In § 58 Abs. 10 AufenthaltG ist festgelegt, dass weitergehende Regelungen der Länder, die den Regelungsgehalt der Absätze 5 bis 9 betreffen, unberührt bleiben. In der Gesetzesbegründung (BT-Drs. 19/10706, S. 14) heißt es dazu:
"Durch den Satz "Weitergehende Regelungen der Länder, die den Regelungsgehalt der Absätze 5 bis 9 betreffen, bleiben unberührt" wird geregelt, dass durch die Absätze 5 bis 9 bundeseinheitlich ein Mindestmaß für Betretensrechte bei Abschiebungen vorgegeben wird. Bestehende Regelungen der Länder, die weitergehende Befugnisse geben, gelten fort, ohne dass hierzu ein Rechtsakt der Länder notwendig wäre."

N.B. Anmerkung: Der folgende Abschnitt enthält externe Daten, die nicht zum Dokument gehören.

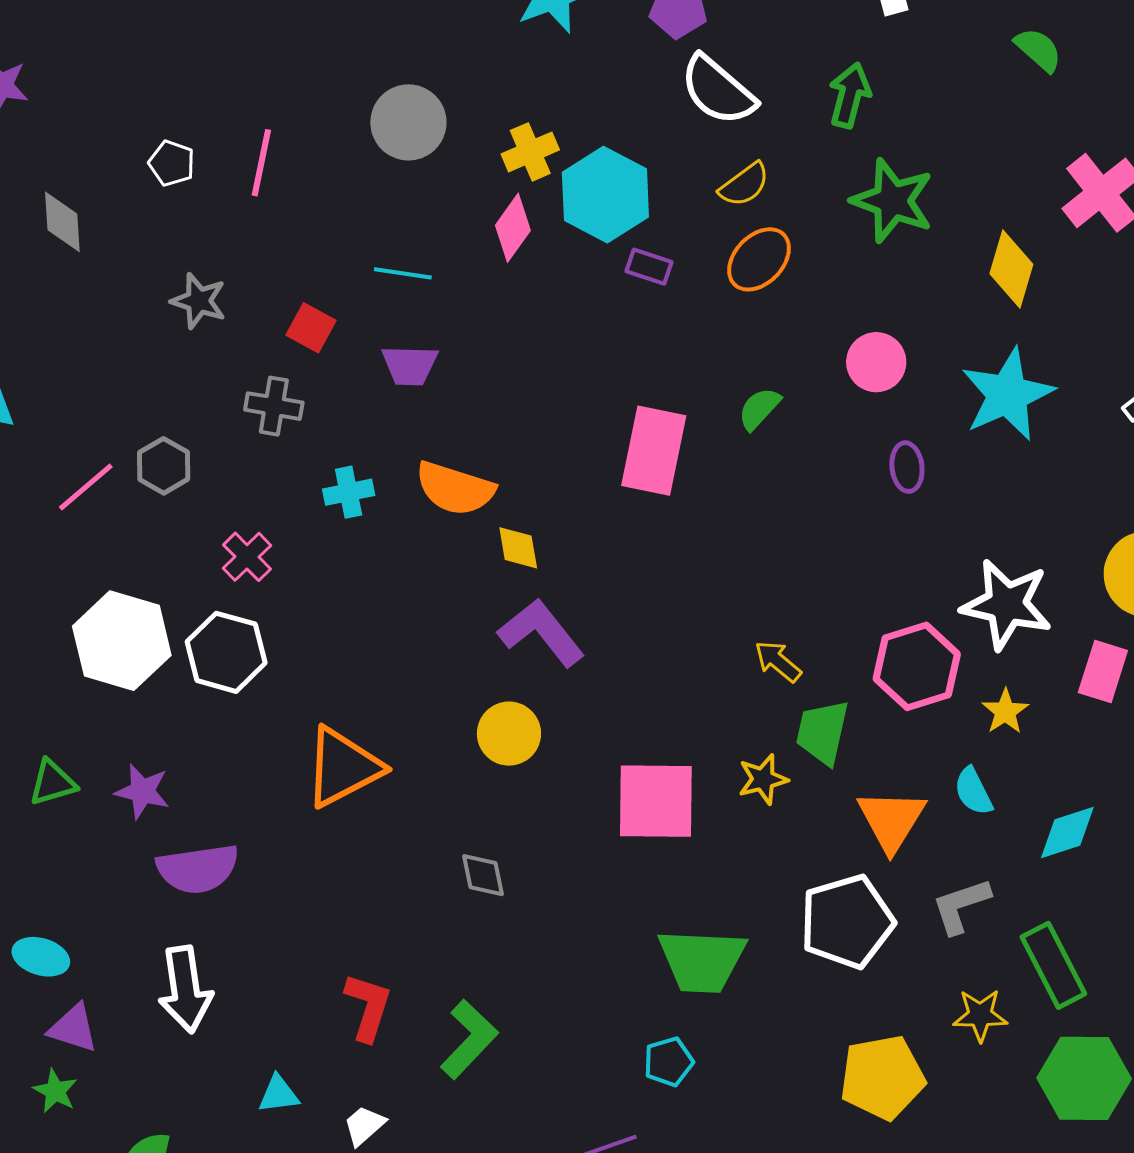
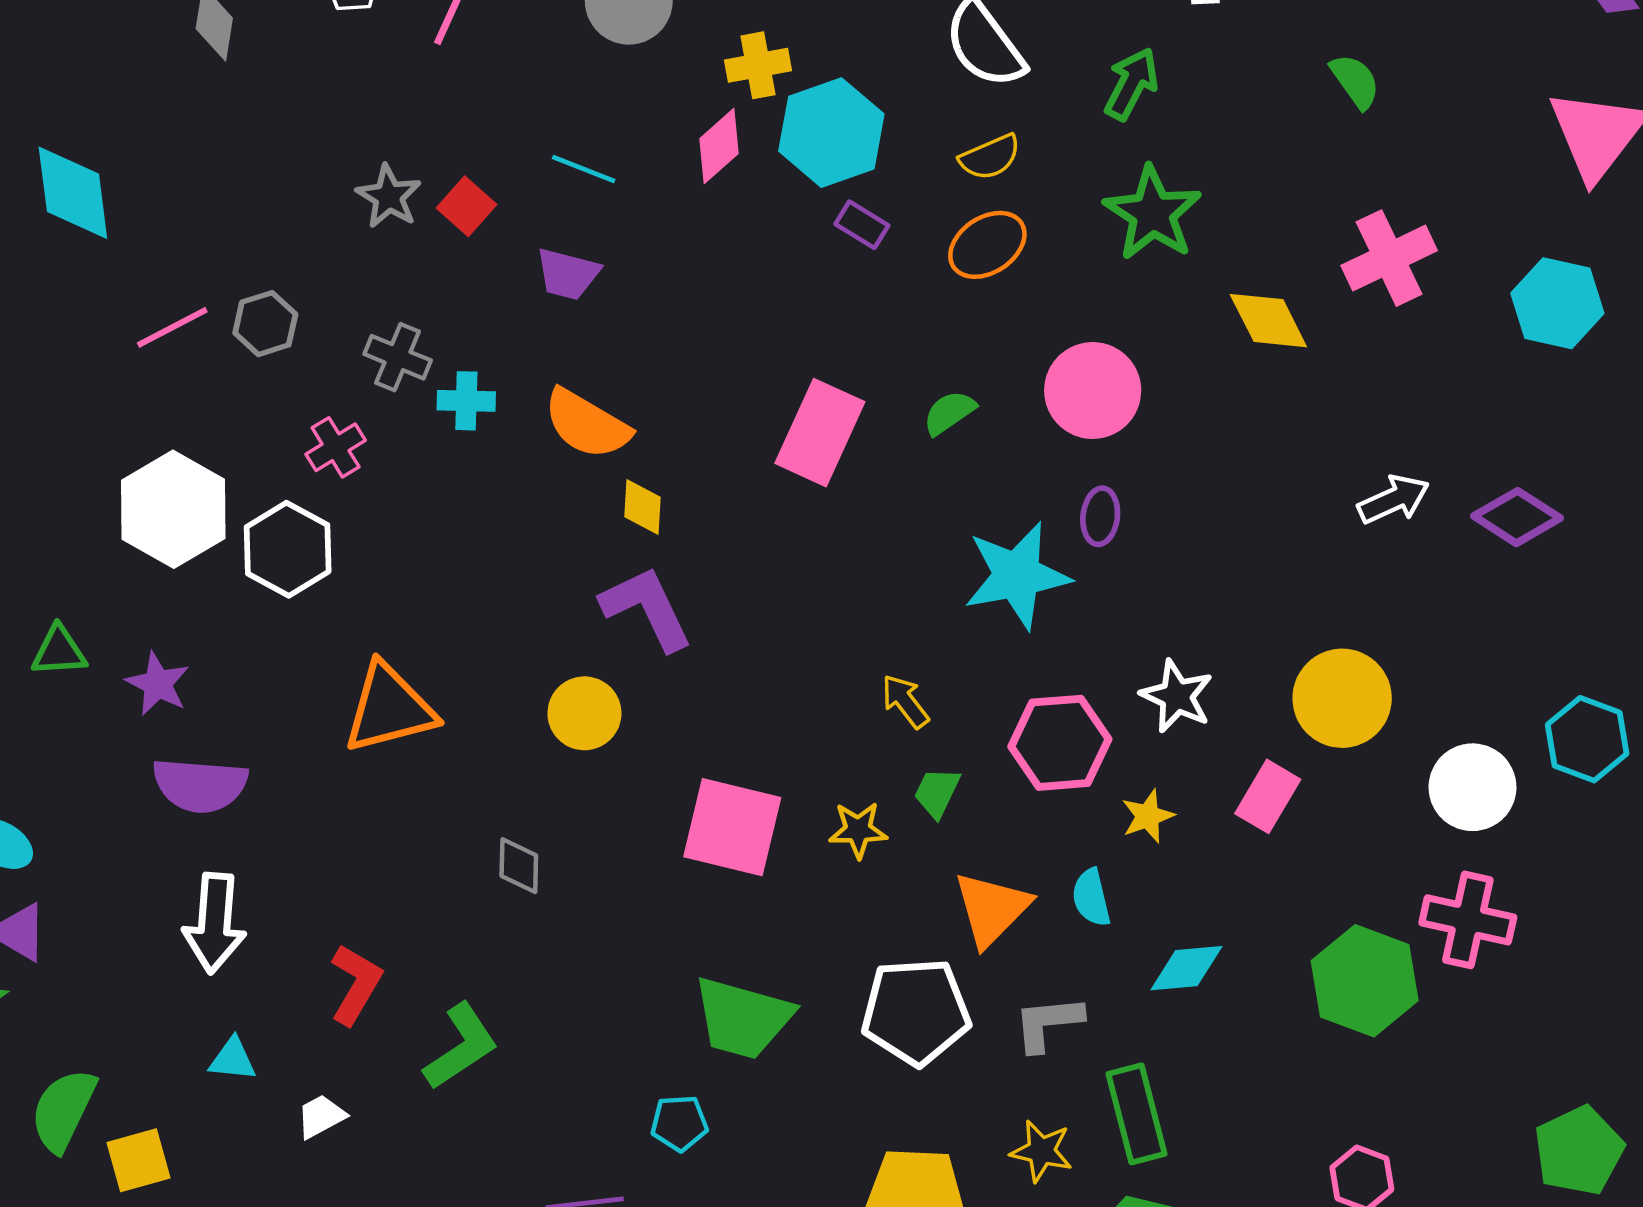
yellow diamond: (1011, 269) -> (1268, 321), turned -56
gray star: (199, 301) -> (389, 197), moved
pink circle: (876, 362) -> (1093, 391), size x1.4
cyan star: (1007, 395) -> (1017, 575), moved
gray cross: (274, 406) -> (398, 357), moved
white star: (1006, 604) -> (1177, 696), size x0.7
green trapezoid: (822, 732) -> (937, 792), size x0.7
white arrow: (185, 989) -> (215, 923), moved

Anders als das OVG Lüneburg versteht der Senat die Regelung des § 58 Abs. 10 AufenthG nach ihrem Wortlaut und der erläuternden Gesetzesbegründung so, dass die Vorschriften in § 58 Abs. 5 bis 9 AufenthG nur das bundeseinheitlich geltende - materiellrechtliche - Mindestmaß für Betretensrechte vorgeben und dementsprechend weitergehende, (materiellrechtliche) Eingriffsbefugnisse in landesrechtlichen Regelungen unberührt bleiben sollen (vgl. auch VG Braunschweig, aaO., Rn. 7ff. m.w.Nachw.). Hierfür spricht neben dem Wortlaut, namentlich der Bezugnahme auf einen "Regelungsgehalt der Absätze 5 bis 9", zu dem der bereits durch Art. 13 Abs: 2 GG vorgegebene Richtervorbehalt in § 58 Abs. 8 AufenthG letztlich nicht gehören dürfte, vor allem die Gesetzesbegründung, wonach sich der in § 58 Abs. 10 AufenthG benannte "Regelungsgehalt der Absätze 5 bis 9" ausdrücklich auf das dort beschriebene "Mindestmaß für Betretensrechte", also die materiellrechtlichen Anforderungen einer Durchsuchung, bezieht und nur insoweit landesrechtliche Regelungen, die (materiell-rechtlich) "weitergehende Befugnisse geben" fortgelten sollen. Derartige weitergehende Befugnisse in Bezug auf die Betretensrechte werden in den allgemeinen landesrechtlichen Vorschriften zur Wohnungsdurchsuchung (§§ 24, 25 NPOG) in Niedersachsen nicht begründet. Die Zuständigkeit der ordentlichen Gerichte für Durchsuchungen gem. § 25 Abs.1 S. 2 NPOG wird von § 58 Abs. 10 AufenthG weder erfasst noch mittels des § 24 NPOG "aktiviert".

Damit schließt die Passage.